## What you should do
Could the data underneath be repeated exactly, in full?

## Provided records
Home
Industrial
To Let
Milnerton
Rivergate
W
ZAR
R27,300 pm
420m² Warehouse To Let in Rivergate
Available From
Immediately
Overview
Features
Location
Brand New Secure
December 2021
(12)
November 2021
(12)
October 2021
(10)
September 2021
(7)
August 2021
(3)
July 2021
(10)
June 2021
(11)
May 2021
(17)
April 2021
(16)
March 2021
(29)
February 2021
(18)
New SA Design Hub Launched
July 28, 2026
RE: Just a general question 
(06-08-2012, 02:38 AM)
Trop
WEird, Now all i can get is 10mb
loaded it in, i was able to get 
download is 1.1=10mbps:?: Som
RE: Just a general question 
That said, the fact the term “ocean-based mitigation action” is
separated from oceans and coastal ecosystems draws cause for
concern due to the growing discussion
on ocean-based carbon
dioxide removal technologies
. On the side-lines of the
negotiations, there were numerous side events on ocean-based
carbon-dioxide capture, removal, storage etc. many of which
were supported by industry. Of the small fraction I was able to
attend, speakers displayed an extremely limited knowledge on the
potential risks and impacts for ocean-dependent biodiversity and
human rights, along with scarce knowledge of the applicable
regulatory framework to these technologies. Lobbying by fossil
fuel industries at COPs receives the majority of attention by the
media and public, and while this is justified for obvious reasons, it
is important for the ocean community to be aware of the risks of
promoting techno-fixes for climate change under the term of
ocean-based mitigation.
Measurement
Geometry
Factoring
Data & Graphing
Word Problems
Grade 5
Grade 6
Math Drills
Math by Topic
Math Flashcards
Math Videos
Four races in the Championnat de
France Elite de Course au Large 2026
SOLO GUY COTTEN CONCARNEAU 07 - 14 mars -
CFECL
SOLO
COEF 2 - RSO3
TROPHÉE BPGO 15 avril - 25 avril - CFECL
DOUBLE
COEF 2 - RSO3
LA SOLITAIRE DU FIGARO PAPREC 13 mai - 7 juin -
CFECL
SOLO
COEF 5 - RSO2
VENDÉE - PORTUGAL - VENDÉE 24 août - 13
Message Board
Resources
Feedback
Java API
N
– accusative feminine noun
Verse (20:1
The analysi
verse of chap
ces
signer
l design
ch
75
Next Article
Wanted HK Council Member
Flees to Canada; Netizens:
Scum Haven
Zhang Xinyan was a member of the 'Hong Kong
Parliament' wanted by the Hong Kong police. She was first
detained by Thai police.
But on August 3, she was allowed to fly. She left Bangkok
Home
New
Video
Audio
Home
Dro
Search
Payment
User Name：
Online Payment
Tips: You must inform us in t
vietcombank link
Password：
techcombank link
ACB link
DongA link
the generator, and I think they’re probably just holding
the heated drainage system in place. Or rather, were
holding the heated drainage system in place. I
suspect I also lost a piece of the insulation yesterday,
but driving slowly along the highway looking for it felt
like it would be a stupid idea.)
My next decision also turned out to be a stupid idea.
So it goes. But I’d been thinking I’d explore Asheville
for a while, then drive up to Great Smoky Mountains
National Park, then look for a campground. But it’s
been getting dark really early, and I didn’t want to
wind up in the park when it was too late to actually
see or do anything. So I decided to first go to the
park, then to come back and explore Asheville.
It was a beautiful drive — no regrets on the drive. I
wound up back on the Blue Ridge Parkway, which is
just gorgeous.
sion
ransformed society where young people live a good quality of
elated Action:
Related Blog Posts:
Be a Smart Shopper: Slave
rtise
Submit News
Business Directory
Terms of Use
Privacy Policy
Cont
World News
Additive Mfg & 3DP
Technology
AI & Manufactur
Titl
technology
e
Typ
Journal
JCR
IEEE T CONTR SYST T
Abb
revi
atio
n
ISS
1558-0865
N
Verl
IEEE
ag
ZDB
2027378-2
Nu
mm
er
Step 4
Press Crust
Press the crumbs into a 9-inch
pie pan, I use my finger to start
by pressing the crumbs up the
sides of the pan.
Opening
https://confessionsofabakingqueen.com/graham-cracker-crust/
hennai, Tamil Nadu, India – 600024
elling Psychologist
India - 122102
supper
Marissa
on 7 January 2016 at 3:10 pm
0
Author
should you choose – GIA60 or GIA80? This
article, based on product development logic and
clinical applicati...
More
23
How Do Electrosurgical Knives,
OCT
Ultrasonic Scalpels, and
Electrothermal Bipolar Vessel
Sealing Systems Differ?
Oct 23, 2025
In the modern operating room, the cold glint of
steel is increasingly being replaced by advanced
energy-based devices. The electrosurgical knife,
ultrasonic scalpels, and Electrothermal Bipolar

## Response box
Home
Industrial
To Let
Milnerton
Rivergate
W
ZAR
R27,300 pm
420m² Warehouse To Let in Rivergate
Available From
Immediately
Overview
Features
Location
Brand New Secure
December 2021
(12)
November 2021
(12)
October 2021
(10)
September 2021
(7)
August 2021
(3)
July 2021
(10)
June 2021
(11)
May 2021
(17)
April 2021
(16)
March 2021
(29)
February 2021
(18)
New SA Design Hub Launched
July 28, 2026
RE: Just a general question 
(06-08-2012, 02:38 AM)
Trop
WEird, Now all i can get is 10mb
loaded it in, i was able to get 
download is 1.1=10mbps:?: Som
RE: Just a general question 
That said, the fact the term “ocean-based mitigation action” is
separated from oceans and coastal ecosystems draws cause for
concern due to the growing discussion
on ocean-based carbon
dioxide removal technologies
. On the side-lines of the
negotiations, there were numerous side events on ocean-based
carbon-dioxide capture, removal, storage etc. many of which
were supported by industry. Of the small fraction I was able to
attend, speakers displayed an extremely limited knowledge on the
potential risks and impacts for ocean-dependent biodiversity and
human rights, along with scarce knowledge of the applicable
regulatory framework to these technologies. Lobbying by fossil
fuel industries at COPs receives the majority of attention by the
media and public, and while this is justified for obvious reasons, it
is important for the ocean community to be aware of the risks of
promoting techno-fixes for climate change under the term of
ocean-based mitigation.
Measurement
Geometry
Factoring
Data & Graphing
Word Problems
Grade 5
Grade 6
Math Drills
Math by Topic
Math Flashcards
Math Videos
Four races in the Championnat de
France Elite de Course au Large 2026
SOLO GUY COTTEN CONCARNEAU 07 - 14 mars -
CFECL
SOLO
COEF 2 - RSO3
TROPHÉE BPGO 15 avril - 25 avril - CFECL
DOUBLE
COEF 2 - RSO3
LA SOLITAIRE DU FIGARO PAPREC 13 mai - 7 juin -
CFECL
SOLO
COEF 5 - RSO2
VENDÉE - PORTUGAL - VENDÉE 24 août - 13
Message Board
Resources
Feedback
Java API
N
– accusative feminine noun
Verse (20:1
The analysi
verse of chap
ces
signer
l design
ch
75
Next Article
Wanted HK Council Member
Flees to Canada; Netizens:
Scum Haven
Zhang Xinyan was a member of the 'Hong Kong
Parliament' wanted by the Hong Kong police. She was first
detained by Thai police.
But on August 3, she was allowed to fly. She left Bangkok
Home
New
Video
Audio
Home
Dro
Search
Payment
User Name：
Online Payment
Tips: You must inform us in t
vietcombank link
Password：
techcombank link
ACB link
DongA link
the generator, and I think they’re probably just holding
the heated drainage system in place. Or rather, were
holding the heated drainage system in place. I
suspect I also lost a piece of the insulation yesterday,
but driving slowly along the highway looking for it felt
like it would be a stupid idea.)
My next decision also turned out to be a stupid idea.
So it goes. But I’d been thinking I’d explore Asheville
for a while, then drive up to Great Smoky Mountains
National Park, then look for a campground. But it’s
been getting dark really early, and I didn’t want to
wind up in the park when it was too late to actually
see or do anything. So I decided to first go to the
park, then to come back and explore Asheville.
It was a beautiful drive — no regrets on the drive. I
wound up back on the Blue Ridge Parkway, which is
just gorgeous.
sion
ransformed society where young people live a good quality of
elated Action:
Related Blog Posts:
Be a Smart Shopper: Slave
rtise
Submit News
Business Directory
Terms of Use
Privacy Policy
Cont
World News
Additive Mfg & 3DP
Technology
AI & Manufactur
Titl
technology
e
Typ
Journal
JCR
IEEE T CONTR SYST T
Abb
revi
atio
n
ISS
1558-0865
N
Verl
IEEE
ag
ZDB
2027378-2
Nu
mm
er
Step 4
Press Crust
Press the crumbs into a 9-inch
pie pan, I use my finger to start
by pressing the crumbs up the
sides of the pan.
Opening
https://confessionsofabakingqueen.com/graham-cracker-crust/
hennai, Tamil Nadu, India – 600024
elling Psychologist
India - 122102
supper
Marissa
on 7 January 2016 at 3:10 pm
0
Author
should you choose – GIA60 or GIA80? This
article, based on product development logic and
clinical applicati...
More
23
How Do Electrosurgical Knives,
OCT
Ultrasonic Scalpels, and
Electrothermal Bipolar Vessel
Sealing Systems Differ?
Oct 23, 2025
In the modern operating room, the cold glint of
steel is increasingly being replaced by advanced
energy-based devices. The electrosurgical knife,
ultrasonic scalpels, and Electrothermal Bipolar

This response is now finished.